ROMA. Un grande concerto con Riccardo Muti che dirigerà il “Requiem” di Verdi a Redipuglia, Paolo Fresu con la sua magica tromba che suonerà il “Silenzio” sulle montagne di Folgaria, il film di Ermanno Olmi, uno dei grandi maestri del cinema italiano, girato sull'altopiano di Asiago. E poi restauri dei memoriali e dei sacrari, filmati storici e documentari che ricostruiscono le vicende belliche, mostre, convegni, pubblicazioni, progetti per le scuole, mappe multimediali per riscoprire i luoghi del conflitto. Superata l'impasse di un doppio cambio di governo, coinciderà con l'avvio del semestre italiano di presidenza dell'Unione europea la partenza delle celebrazioni per il centenario della Grande Guerra. Iniziative e progetti non mancano, con finanziamenti pubblici per 28 milioni di euro tra il 2014 e il 2018.

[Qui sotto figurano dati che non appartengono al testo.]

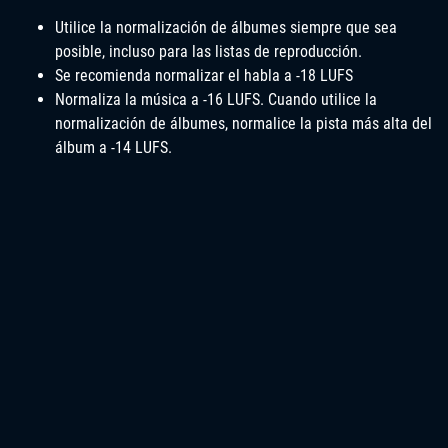
Utilice la normalización de álbumes siempre que sea
posible, incluso para las listas de reproducción.
Se recomienda normalizar el habla a -18 LUFS
Normaliza la música a -16 LUFS. Cuando utilice la
normalización de álbumes, normalice la pista más alta del
álbum a -14 LUFS.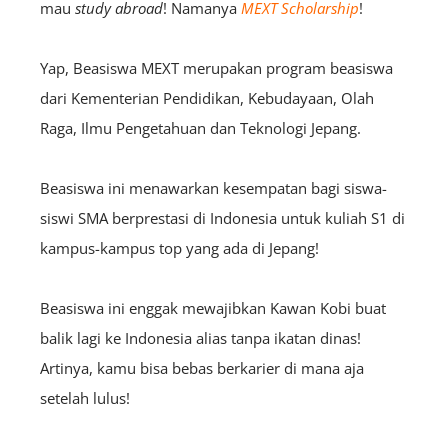
mau
study abroad
! Namanya
MEXT Scholarship
!
Yap, Beasiswa MEXT merupakan program beasiswa
dari Kementerian
Pendidikan, Kebudayaan, Olah
Raga, Ilmu Pengetahuan dan Teknologi Jepang.
Beasiswa ini menawarkan kesempatan bagi siswa-
siswi SMA berprestasi di Indonesia untuk kuliah S1 di
kampus-kampus top yang ada di Jepang!
Beasiswa ini enggak mewajibkan Kawan Kobi buat
balik lagi ke Indonesia alias tanpa ikatan dinas!
Artinya, kamu bisa bebas berkarier di mana aja
setelah lulus!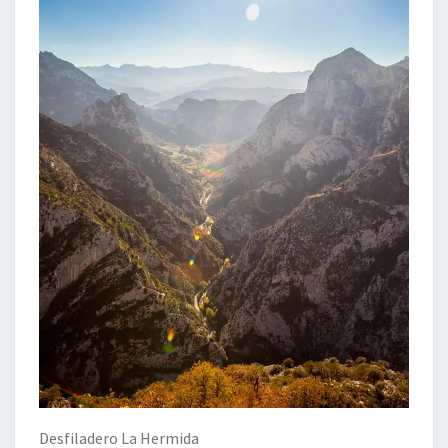
Desfiladero La Hermida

«A 100 anni di distanza, il miglior modo di festeggiare questo anniversario è capire quello che è successo, come capire perché oggi si parli ancora di conflitti», dice Ermanno Olmi, che a quasi 83 anni ha affrontato il gelo della neve dell'Altopiano dei Sette Comuni (Asiago) per girare una sola notte di trincea del suo “Torneranno i prati”, dedicato proprio al primo conflitto mondiale. Uno sguardo d’autore sulla guerra nelle sue dimensioni più legate all’essenziale della condizione umana, un toccante inno alla pace. E così anche l'obiettivo delle celebrazioni nazionali diventa quello di costruire un «grande percorso storico, culturale destinato a confluire nel Memoriale virtuale della Grande Guerra», non un nuovo luogo fisico, come spiegano dalla “Struttura di missione” della presidenza del Consiglio per le celebrazioni, ma una sorta di “portale dei portali”, che conservi la memoria anche per le generazioni future.

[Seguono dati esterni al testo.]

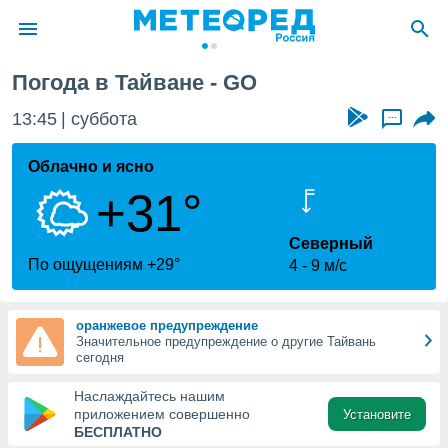
Погода в Тайване - GO
ие о
циальности
13:45
суббота
...
oda.com
)
Облачно и ясно
+31°
алами,
тировать
ество
Северный
яемой
По ощущениям +29°
4
9 м/с
. Вы можете
ступ к этому
используя
оранжевое предупреждение
едующих
Значительное предупреждение о другие Тайвань
сегодня
файлы
Наслаждайтесь нашим
олучить
приложением совершенно
Установите
й доступ
БЕСПЛАТНО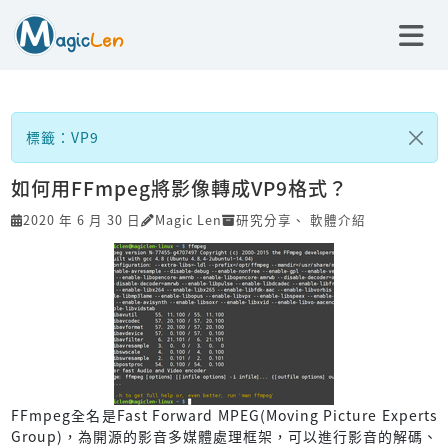
標籤：VP9
如何用FFmpeg將影像轉成VP9格式？
2020 年 6 月 30 日
Magic Len
研究分享
、
軟體介紹
FFmpeg全名是Fast Forward MPEG(Moving Picture Experts
Group)，為開源的影音多媒體處理框架，可以進行影音的解碼、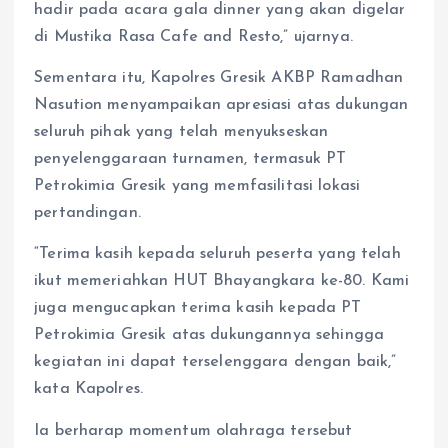
hadir pada acara gala dinner yang akan digelar
di Mustika Rasa Cafe and Resto,” ujarnya.
Sementara itu, Kapolres Gresik AKBP Ramadhan
Nasution menyampaikan apresiasi atas dukungan
seluruh pihak yang telah menyukseskan
penyelenggaraan turnamen, termasuk PT
Petrokimia Gresik yang memfasilitasi lokasi
pertandingan.
“Terima kasih kepada seluruh peserta yang telah
ikut memeriahkan HUT Bhayangkara ke-80. Kami
juga mengucapkan terima kasih kepada PT
Petrokimia Gresik atas dukungannya sehingga
kegiatan ini dapat terselenggara dengan baik,”
kata Kapolres.
Ia berharap momentum olahraga tersebut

Si parte il 28 giugno, il giorno fatidico in cui cento anni fa il giovane Gavrilo Princip assassinò l'erede al trono Francesco Ferdinando e sua moglie Sofia accendendo la scintilla che fece scoppiare il conflitto, con la partecipazione alla Sarajevo Heart of Europe, la settimana internazionale dedicata alle commemorazioni, alla quale l'Italia porterà un concerto che si sta definendo proprio in questi giorni. Il 6 luglio in Friuli è invece di scena la bacchetta del grande Riccardo Muti, che a Redipuglia dirigerà il “Requiem” verdiano in un concerto organizzato dal Ravenna Festival e dalla Regione Friuli Venezia Giulia. Il 27 luglio in Trentino è la volta di Paolo Fresu che ricorderà la Grande Guerra suonando il “Silenzio” sull'altopiano di Folgaria, in suggestiva staffetta con tanti altri grandi trombettisti che intoneranno le stesse note in altri luoghi significativi d'Europa. E a settembre è probabile una preview al Festival di Venezia del film di Olmi, protagonista un intenso Claudio Santamaria.

Ma non solo. Con i fondi stanziati dalla finanziaria, in tutto 28 milioni di euro suddivisi in cinque anni (8 milioni per il 2014, 5 milioni per il 2015,2016,2017 e 4 milioni per il 2018) si provvederà al restauro e al recupero dei luoghi teatro del conflitto, nonché alla creazione o al riallestimento di spazi museali. In tutto nove gli interventi di restauro previsti di concerto con il ministero della Difesa per sei sacrari in Italia (RediPuglia, Cima Grappa, Asiago, Montello, Caduti d'Oltremarie, Oslavia) e tre cimiteri militari italiani all'estero (Bligny in Francia, Mauthausen in Austria, Caporetto in Slovenia). Ai lavori di restauro si aggiungerà poi la catalogazione dei monumenti ai caduti della prima guerra mondiale in tutta Italia e la valorizzazione dei luoghi della memoria. E si ricorrerà anche alle nuove tecnologie. Grazie infatti ad un accordo tra ministero della Difesa, associazione nazionale alpini e Consiglio nazionale delle ricerche si farà poi una mappatura dei luoghi teatro del conflitto con un sistema integrato e multimediale e app che permetteranno anche di costruirsi un proprio personale percorso di visita. Mentre altre iniziative coinvolgeranno in un percorso didattico le scuole, dalle elementari ai licei.